RECORDS SHOWN section start

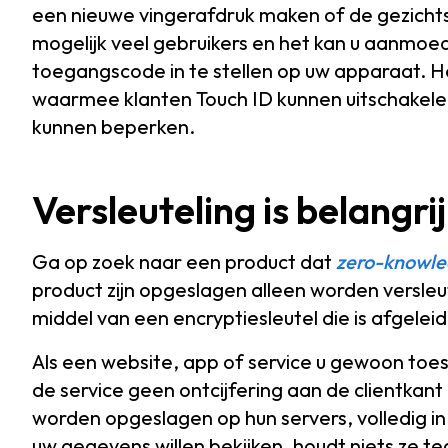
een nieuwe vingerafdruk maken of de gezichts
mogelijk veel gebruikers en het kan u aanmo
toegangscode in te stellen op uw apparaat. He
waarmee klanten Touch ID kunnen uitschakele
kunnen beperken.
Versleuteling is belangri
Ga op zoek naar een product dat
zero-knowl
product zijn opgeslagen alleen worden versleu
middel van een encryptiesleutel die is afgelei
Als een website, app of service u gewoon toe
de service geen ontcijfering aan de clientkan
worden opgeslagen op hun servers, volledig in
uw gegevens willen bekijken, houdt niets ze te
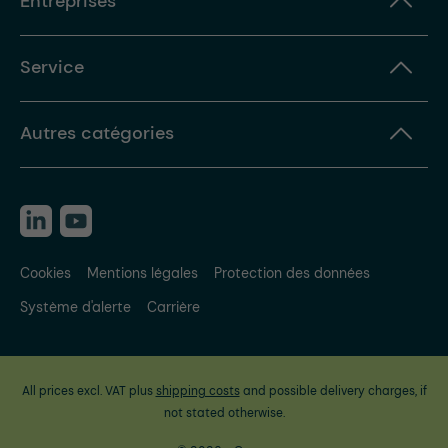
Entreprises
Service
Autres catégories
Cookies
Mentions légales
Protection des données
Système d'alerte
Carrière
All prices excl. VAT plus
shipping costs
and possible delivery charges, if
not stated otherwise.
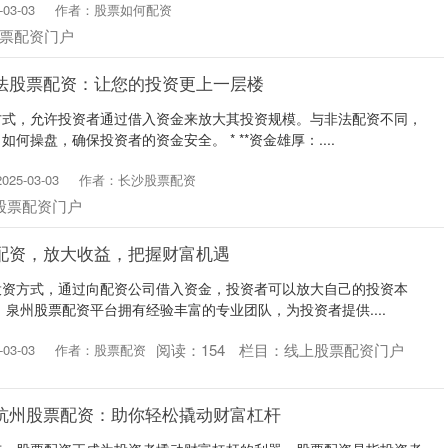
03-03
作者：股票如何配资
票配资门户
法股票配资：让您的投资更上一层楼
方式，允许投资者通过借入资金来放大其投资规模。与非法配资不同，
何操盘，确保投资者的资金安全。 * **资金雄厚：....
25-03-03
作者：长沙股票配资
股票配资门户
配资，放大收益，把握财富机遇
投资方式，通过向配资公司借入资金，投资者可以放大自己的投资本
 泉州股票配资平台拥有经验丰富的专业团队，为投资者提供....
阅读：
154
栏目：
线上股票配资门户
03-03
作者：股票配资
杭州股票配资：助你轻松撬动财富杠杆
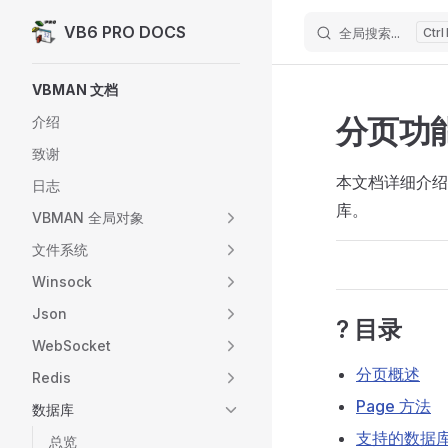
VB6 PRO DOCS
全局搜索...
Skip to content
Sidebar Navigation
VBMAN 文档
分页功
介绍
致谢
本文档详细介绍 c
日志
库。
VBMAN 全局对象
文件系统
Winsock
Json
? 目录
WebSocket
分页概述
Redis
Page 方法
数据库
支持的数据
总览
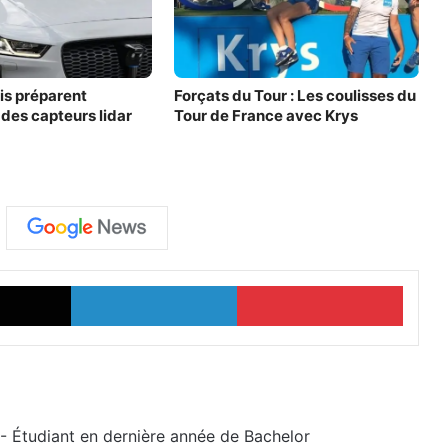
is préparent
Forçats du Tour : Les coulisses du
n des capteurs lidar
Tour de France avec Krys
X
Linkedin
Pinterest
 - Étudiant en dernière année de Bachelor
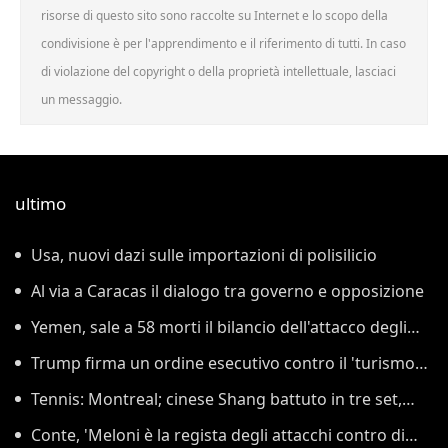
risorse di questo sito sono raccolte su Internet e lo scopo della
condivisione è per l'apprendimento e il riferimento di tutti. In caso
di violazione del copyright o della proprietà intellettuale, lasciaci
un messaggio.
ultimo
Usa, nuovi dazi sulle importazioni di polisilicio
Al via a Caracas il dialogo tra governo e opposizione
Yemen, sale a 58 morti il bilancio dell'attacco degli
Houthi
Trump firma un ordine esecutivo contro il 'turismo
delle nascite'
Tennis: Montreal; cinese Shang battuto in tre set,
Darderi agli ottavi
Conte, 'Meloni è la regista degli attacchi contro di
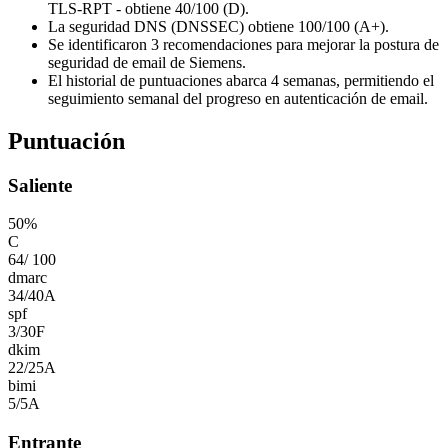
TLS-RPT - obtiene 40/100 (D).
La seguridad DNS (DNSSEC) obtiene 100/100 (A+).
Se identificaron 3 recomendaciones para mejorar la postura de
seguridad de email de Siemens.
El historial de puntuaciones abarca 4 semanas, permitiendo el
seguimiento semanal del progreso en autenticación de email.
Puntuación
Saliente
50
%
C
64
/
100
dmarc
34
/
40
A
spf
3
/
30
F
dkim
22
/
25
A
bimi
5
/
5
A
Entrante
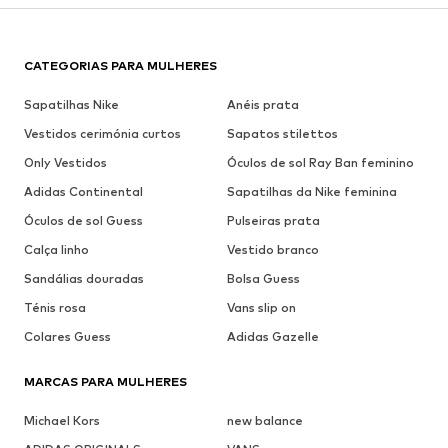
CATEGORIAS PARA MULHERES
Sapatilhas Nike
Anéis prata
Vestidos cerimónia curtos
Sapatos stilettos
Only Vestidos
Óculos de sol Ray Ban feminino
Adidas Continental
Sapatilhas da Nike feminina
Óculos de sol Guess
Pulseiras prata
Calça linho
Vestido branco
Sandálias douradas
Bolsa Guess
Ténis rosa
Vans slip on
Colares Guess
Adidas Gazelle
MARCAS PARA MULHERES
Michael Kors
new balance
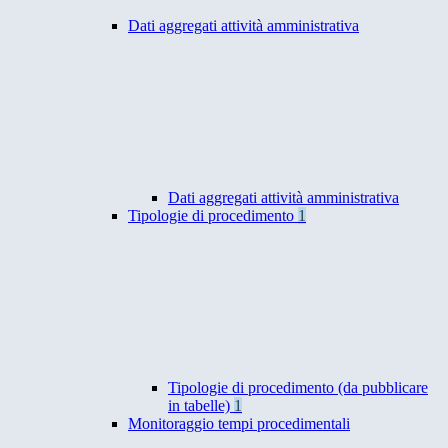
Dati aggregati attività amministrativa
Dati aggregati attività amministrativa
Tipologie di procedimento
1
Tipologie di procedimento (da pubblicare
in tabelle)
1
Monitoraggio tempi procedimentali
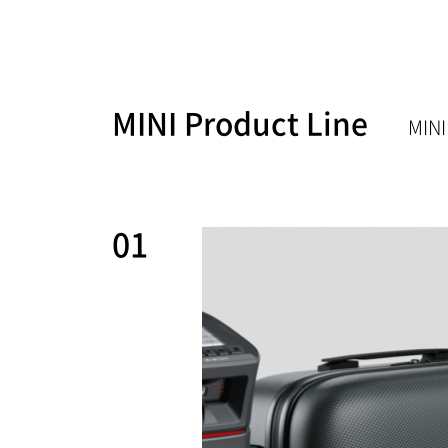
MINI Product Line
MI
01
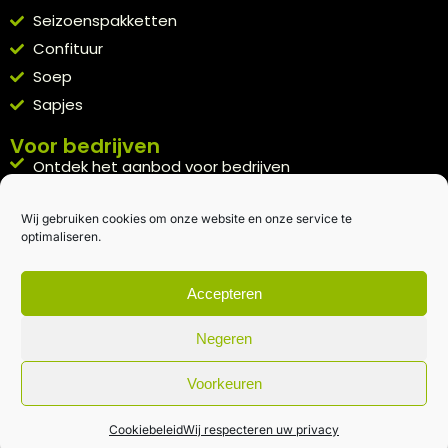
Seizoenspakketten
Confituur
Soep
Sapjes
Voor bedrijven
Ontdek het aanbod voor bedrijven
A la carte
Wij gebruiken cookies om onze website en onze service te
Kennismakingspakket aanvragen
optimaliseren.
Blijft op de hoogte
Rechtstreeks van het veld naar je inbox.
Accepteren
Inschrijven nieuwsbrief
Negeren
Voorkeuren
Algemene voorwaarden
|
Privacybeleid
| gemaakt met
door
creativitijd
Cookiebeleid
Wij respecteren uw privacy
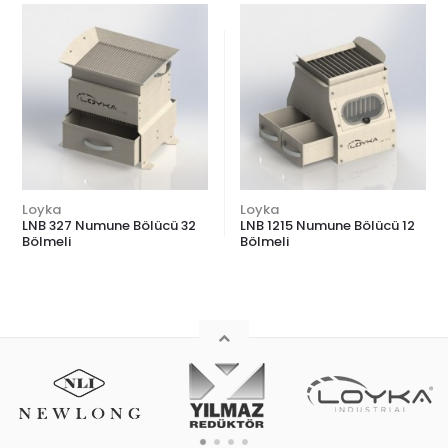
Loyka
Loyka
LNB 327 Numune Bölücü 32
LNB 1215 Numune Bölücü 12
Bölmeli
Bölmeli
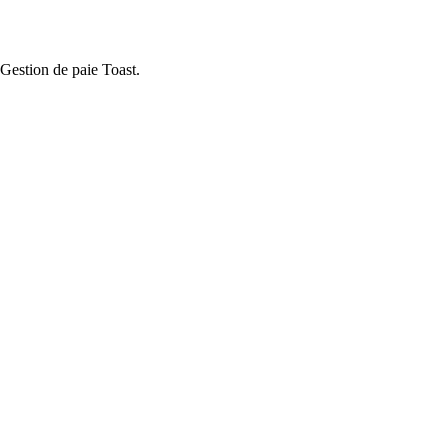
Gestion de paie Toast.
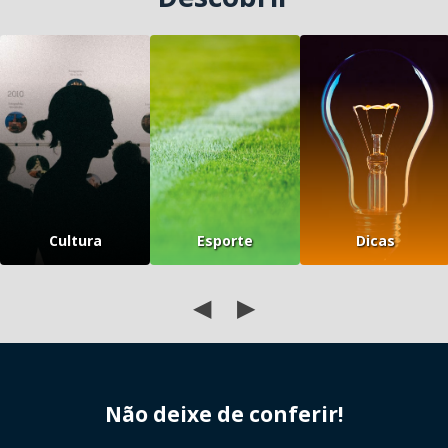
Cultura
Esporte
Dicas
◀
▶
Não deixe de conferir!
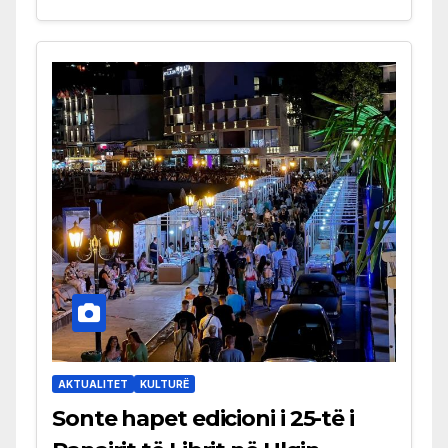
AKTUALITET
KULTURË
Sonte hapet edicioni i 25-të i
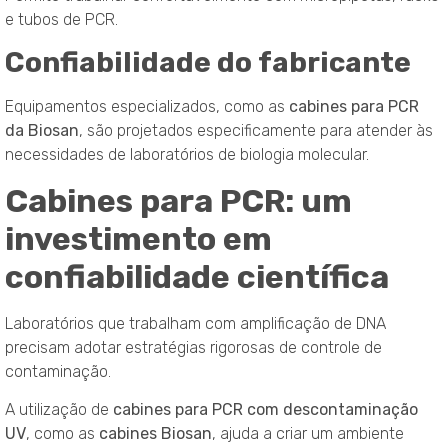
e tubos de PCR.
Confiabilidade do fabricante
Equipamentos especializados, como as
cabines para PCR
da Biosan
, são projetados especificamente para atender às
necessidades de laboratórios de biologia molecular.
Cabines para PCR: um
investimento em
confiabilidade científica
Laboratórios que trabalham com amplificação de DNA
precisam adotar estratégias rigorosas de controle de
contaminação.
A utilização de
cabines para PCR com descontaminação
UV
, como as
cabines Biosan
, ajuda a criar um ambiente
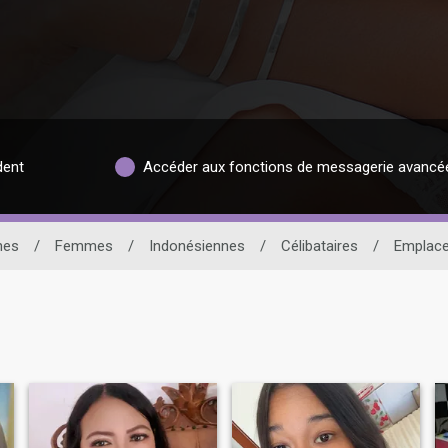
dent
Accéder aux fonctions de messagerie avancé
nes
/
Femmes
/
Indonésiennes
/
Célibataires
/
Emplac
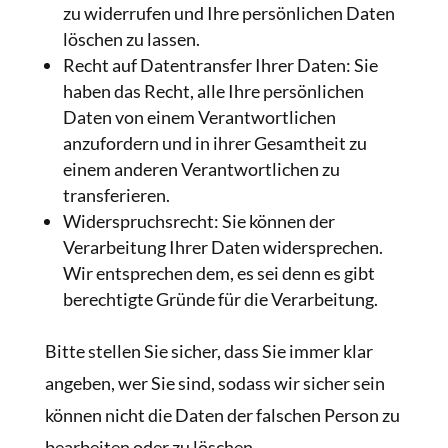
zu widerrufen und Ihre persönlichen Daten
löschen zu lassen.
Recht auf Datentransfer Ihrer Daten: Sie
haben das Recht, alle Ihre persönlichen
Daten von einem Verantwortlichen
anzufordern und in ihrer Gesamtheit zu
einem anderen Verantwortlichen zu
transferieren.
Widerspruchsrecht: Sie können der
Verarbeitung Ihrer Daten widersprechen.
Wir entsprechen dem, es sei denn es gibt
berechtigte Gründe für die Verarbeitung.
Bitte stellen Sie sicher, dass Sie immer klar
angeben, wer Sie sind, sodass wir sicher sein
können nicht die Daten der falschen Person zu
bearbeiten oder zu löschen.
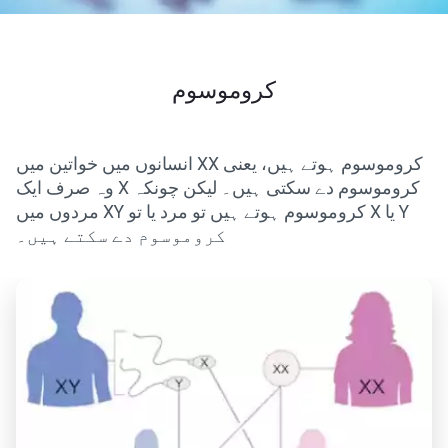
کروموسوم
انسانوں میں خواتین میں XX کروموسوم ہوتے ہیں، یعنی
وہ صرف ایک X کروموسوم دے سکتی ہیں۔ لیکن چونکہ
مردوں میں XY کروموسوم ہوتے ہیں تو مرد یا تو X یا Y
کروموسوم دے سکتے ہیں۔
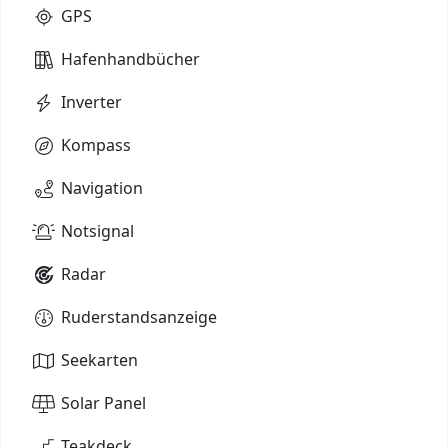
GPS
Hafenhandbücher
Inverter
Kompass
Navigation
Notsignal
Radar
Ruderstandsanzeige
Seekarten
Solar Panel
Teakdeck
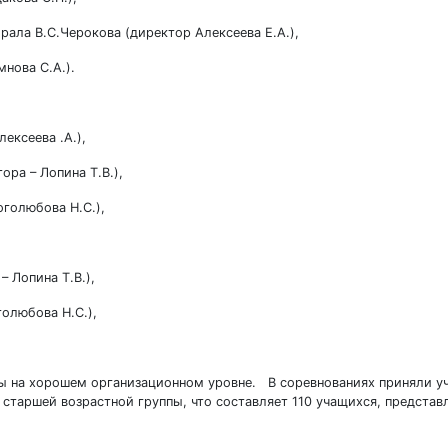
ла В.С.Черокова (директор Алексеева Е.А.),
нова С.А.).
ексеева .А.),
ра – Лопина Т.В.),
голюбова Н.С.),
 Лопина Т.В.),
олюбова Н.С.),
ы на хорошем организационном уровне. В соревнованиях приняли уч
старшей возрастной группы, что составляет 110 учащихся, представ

RECORDS SHOWN section end

### YOUR INSTRUCTIONS
Print exactly, with no pictures, the lines above from the one that holds "middel van een" through the one that holds "Usa, nuovi dazi", both of them included.

### OUTPUT OF THE TASK
middel van een encryptiesleutel die is afgelei
Als een website, app of service u gewoon toe
de service geen ontcijfering aan de clientkan
worden opgeslagen op hun servers, volledig in
uw gegevens willen bekijken, houdt niets ze te
Entreprises
Service
Autres catégories
Cookies
Mentions légales
Protection des données
Système d'alerte
Carrière
All prices excl. VAT plus
shipping costs
and possible delivery charges, if
not stated otherwise.
03-03
作者：股票如何配资
票配资门户
法股票配资：让您的投资更上一层楼
方式，允许投资者通过借入资金来放大其投资规模。与非法配资不同，
何操盘，确保投资者的资金安全。 * **资金雄厚：....
25-03-03
作者：长沙股票配资
股票配资门户
配资，放大收益，把握财富机遇
投资方式，通过向配资公司借入资金，投资者可以放大自己的投资本
 泉州股票配资平台拥有经验丰富的专业团队，为投资者提供....
阅读：
154
栏目：
线上股票配资门户
03-03
作者：股票配资
杭州股票配资：助你轻松撬动财富杠杆
VB6 PRO DOCS
全局搜索...
Skip to content
Sidebar Navigation
VBMAN 文档
分页功
介绍
致谢
本文档详细介绍 c
日志
库。
VBMAN 全局对象
文件系统
Winsock
Json
? 目录
WebSocket
分页概述
Redis
Page 方法
数据库
支持的数据
总览
is préparent
Forçats du Tour : Les coulisses du
n des capteurs lidar
Tour de France avec Krys
X
Linkedin
Pinterest
 - Étudiant en dernière année de Bachelor
risorse di questo sito sono raccolte su Internet e lo scopo della
condivisione è per l'apprendimento e il riferimento di tutti. In caso
di violazione del copyright o della proprietà intellettuale, lasciaci
un messaggio.
ultimo
Usa, nuovi dazi sulle importazioni di polisilicio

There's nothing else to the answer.